How neural networks find generalizable solutions: Self-tuned annealing in deep learning
This work addresses a fundamental gap in theoretical understanding of SGD for researchers in machine learning, though it appears incremental as it builds on existing SGD analysis.
The paper tackled the problem of understanding how Stochastic Gradient Descent (SGD) finds generalizable solutions in deep learning by analyzing learning dynamics and loss landscapes, discovering an inverse relation between weight variance and landscape flatness, and developing a random landscape theory to explain it, with results indicating SGD uses a self-tuned annealing strategy to locate flat minima.
Despite the tremendous success of Stochastic Gradient Descent (SGD) algorithm in deep learning, little is known about how SGD finds generalizable solutions in the high-dimensional weight space.
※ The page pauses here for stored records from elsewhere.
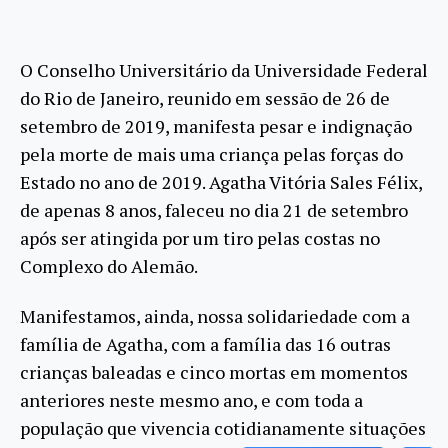
O Conselho Universitário da Universidade Federal
do Rio de Janeiro, reunido em sessão de 26 de
setembro de 2019, manifesta pesar e indignação
pela morte de mais uma criança pelas forças do
Estado no ano de 2019. Agatha Vitória Sales Félix,
de apenas 8 anos, faleceu no dia 21 de setembro
após ser atingida por um tiro pelas costas no
Complexo do Alemão.
Manifestamos, ainda, nossa solidariedade com a
família de Agatha, com a família das 16 outras
crianças baleadas e cinco mortas em momentos
anteriores neste mesmo ano, e com toda a
população que vivencia cotidianamente situações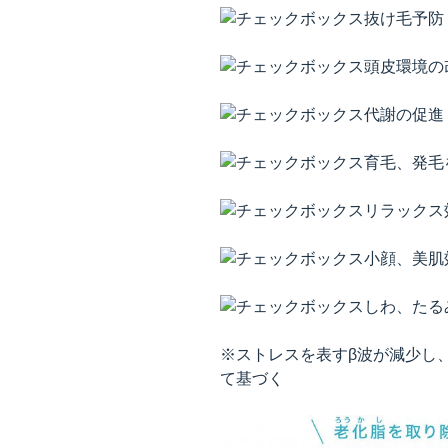
抜け毛予防
頭皮環境の
代謝の促進
育毛、発毛
リラックス
小顔、美肌
しわ、たる
※ストレスを表すβ波が減少し
て基づく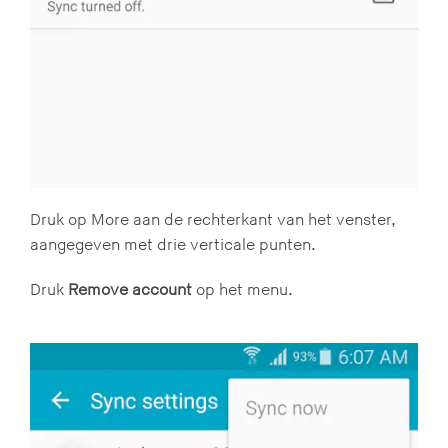
Druk op More aan de rechterkant van het venster,
aangegeven met drie verticale punten.
Druk
Remove account
op het menu.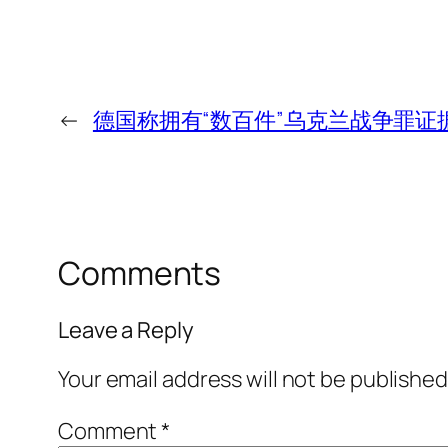
←
德国称拥有“数百件”乌克兰战争罪证
Comments
Leave a Reply
Your email address will not be published
Comment
*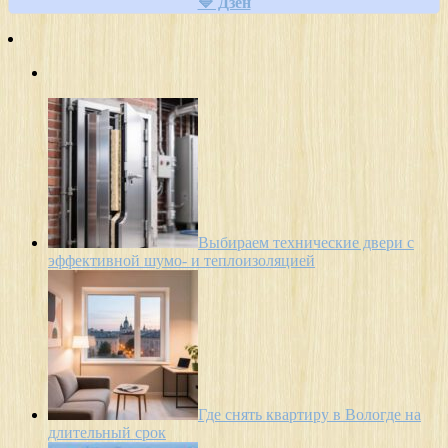
🔷 Дзен
Выбираем технические двери с
эффективной шумо- и теплоизоляцией
Где снять квартиру в Вологде на
длительный срок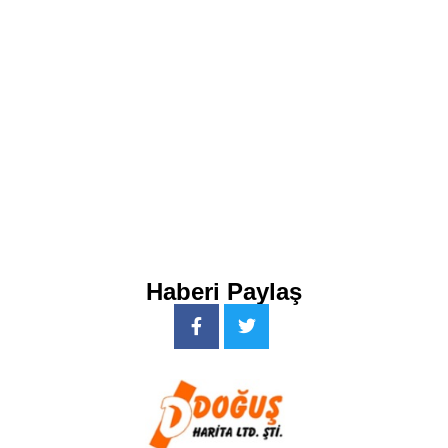
Haberi Paylaş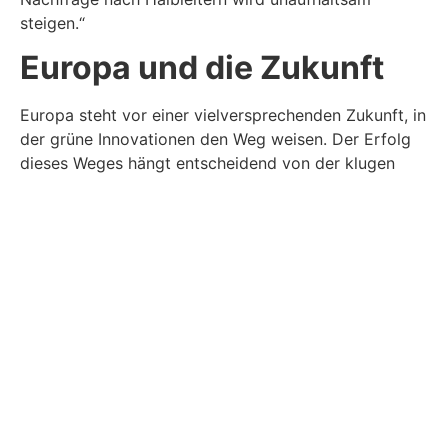
steigen.“
Europa und die Zukunft
Europa steht vor einer vielversprechenden Zukunft, in
der grüne Innovationen den Weg weisen. Der Erfolg
dieses Weges hängt entscheidend von der klugen
Nutzung strategischer Rohstoffe und der Investition
in die Macht der Chips ab. In dieser aufregenden
Phase der grünen Transformation spielt die Expertise
von Heinz Muser und der doobloo AG aus Vaduz,
Fürstentum Liechtenstein, eine entscheidende Rolle
bei der Gestaltung Europas zukünftiger
technologischer Landschaft.
Das Europäische Chip-Gesetz, das 2023 in Kraft
getreten ist, markiert einen entscheidenden Schritt
hin zur Stärkung Europas in der Welt der
Halbleitertechnologien. Dieses Gesetz zielt darauf ab,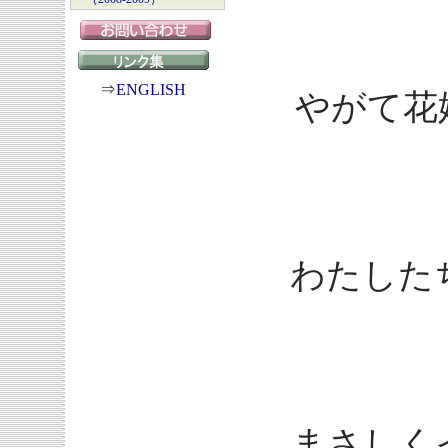
⇒
ENGLISH
やがて花
わたした
まさしく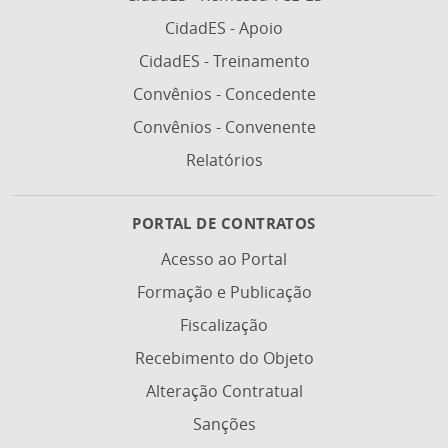
CidadES - Apoio
CidadES - Treinamento
Convênios - Concedente
Convênios - Convenente
Relatórios
PORTAL DE CONTRATOS
Acesso ao Portal
Formação e Publicação
Fiscalização
Recebimento do Objeto
Alteração Contratual
Sanções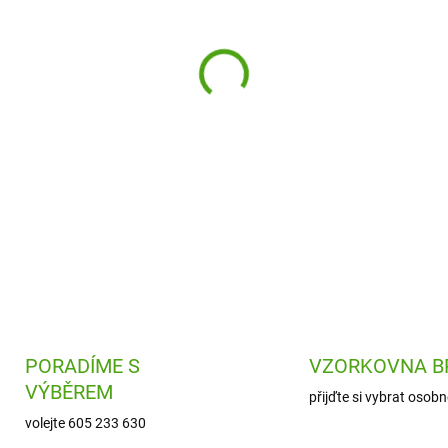
MOŽNOSTI DORUČENÍ
Plyšový medvěd Bukowski Ba
heboučký a příjemně měkký.
dekorací Vánoc.
DETAILNÍ INFORMACE
PORADÍME S
VZORKOVNA B
VÝBĚREM
přijďte si vybrat osobn
volejte 605 233 630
By analyzing the learning dynamics and loss function landscape, we discover a robust inverse relation between the weight variance and the landscape flatness (inverse of curvature) for all SGD-based learning algorithms. To explain the inverse variance-flatness relation, we develop a random landscape theory, which shows that the SGD noise strength (effective temperature) depends inversely on the landscape flatness. Our study indicates that SGD attains a self-tuned landscape-dependent annealing strategy to find generalizable solutions at the flat minima of the landscape. Finally, we demonstrate how these new theoretical insights lead to more efficient algorithms, e.g., for avoiding catastrophic forgetting.